« Voilà ce que je voulais me faire dire, » lui répliquai-je galamment.
Au moment où je débitais à doña Julia cette fadeur à l’eau de rose dont je puis avouer ici que je ne pensais pas un traître mot, l’œuvre de Gavarni, qui a pour titre : Ce qu’on dit et ce qu’on pense, me revint à l’idée. Certes, si la déesse de Pintobamba eût pu lire dans mon esprit, elle eût été scandalisée de la pensée qui s’y formulait en toutes lettres au moment même ou je lui décochais ce madrigal ; mais pour sa félicité, aussi bien que pour son malheur, l’espèce humaine sera toujours dupe des apparences.
La journée se passa gaiement. On mangea des fruits et des sucreries tout en vidant quelques bouteilles, et quand vint l’heure du dîner, on se mit à table sans appétit. Vers le soir, des dames d’Urubamba, en toilette prétentieuse, arrivèrent au bras de leurs cavaliers. Après les compliments d’usage et des santés échangées entre les convives de la journée et les nouveaux venus, deux guitaristes, loués pour la soirée, s’allèrent poster dans un coin, et le bal s’ouvrit par une de ces valses locales où les couples d’abord enlacés, se séparent, frappent dans leurs mains, se tournent le dos, s’enlacent de nouveau et rappellent, par leurs évolutions bizarres, ces automates en bois peint qu’on voit défiler processionnellement dans l’entre-caisson de certains orgues de Crémone. À cette valse succédèrent les danses caractéristiques de la Côte et de la Sierra ; et comme la dive bouteille allait toujours son train et que les toasts ne discontinuaient pas, vers minuit l’enthousiasme des conviés grondait à l’égal du tonnerre.
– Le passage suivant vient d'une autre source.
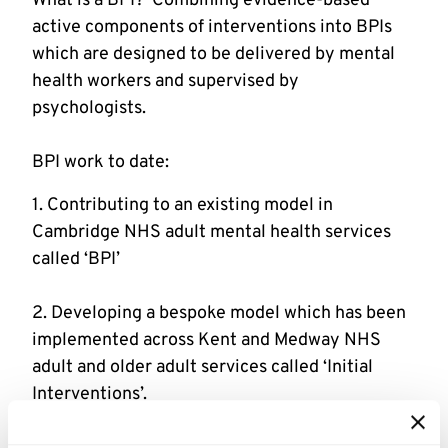
What is a BPI?  Combining evidence-based 
active components of interventions into BPIs 
which are designed to be delivered by mental 
health workers and supervised by 
BPI work to date:
1. Contributing to an existing model in 
Cambridge NHS adult mental health services 
2. Developing a bespoke model which has been 
implemented across Kent and Medway NHS 
adult and older adult services called ‘Initial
Comptant partir au petit jour, j’allai prendre congé de doña Julia, et m’excusai d’abandonner la fête à son plus haut degré d’animation. Je la priai d’être mon interprète au près de son mari, qu’une de ces indispositions qui ne résistent pas au sommeil et à quelques tasses de thé léger venait d’obliger à quitter la salle. Je terminai par une promesse formelle de donner de mes nouvelles à la déesse de Pintobamba, si le ciel me permettait d’arriver sain et sauf au terme de mon voyage : puis, comme je la saluais et lui tendais la main, elle appela sa chola de confiance.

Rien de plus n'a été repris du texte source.